### EXERCISE REQUIREMENTS
Copy out each line of the listing that has the word "Egyetem" in it.

+ + + + +

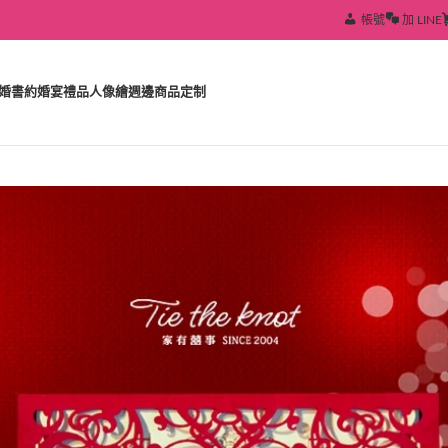
帳號
加 LINE
婚書約
婚宴禮品
人像繪
週邊商品定制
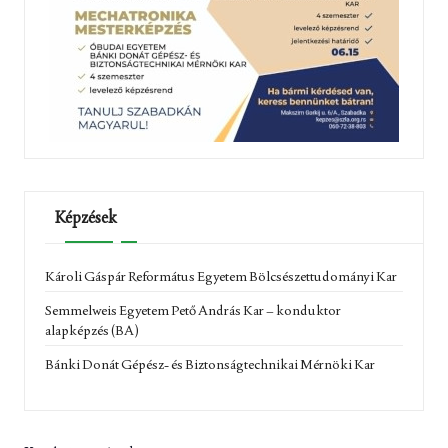
Képzések
Károli Gáspár Református Egyetem Bölcsészettudományi Kar
Semmelweis Egyetem Pető András Kar – konduktor
alapképzés (BA)
Bánki Donát Gépész- és Biztonságtechnikai Mérnöki Kar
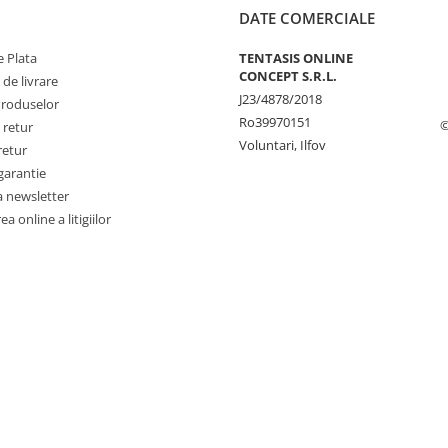
DATE COMERCIALE
 Plata
TENTASIS ONLINE
CONCEPT S.R.L.
 de livrare
J23/4878/2018
Produselor
Ro39970151
©
 retur
Voluntari, Ilfov
retur
garantie
a newsletter
a online a litigiilor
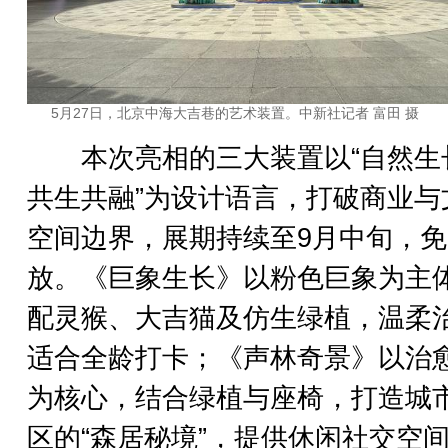
5月27日，北京中海大吉巷的艺术装置。中新社记者 富田 摄
本次亮相的三大装置以“自然生
共生共融”为设计语言，打破商业与
空间边界，展期持续至9月中旬，
放。《巨象生长》以粉色巨象为主
配灵猴、大吉猫及仿生绿植，温柔
适合全龄打卡；《声林奇景》以治
为核心，结合绿植与座椅，打造城
区的“森居秘境”，提供休闲社交空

+ + + + +

### SOLUTION TO THE EXERCISE
Károli Gáspár Református Egyetem Bölcsészettudományi Kar
Semmelweis Egyetem Pető András Kar – konduktor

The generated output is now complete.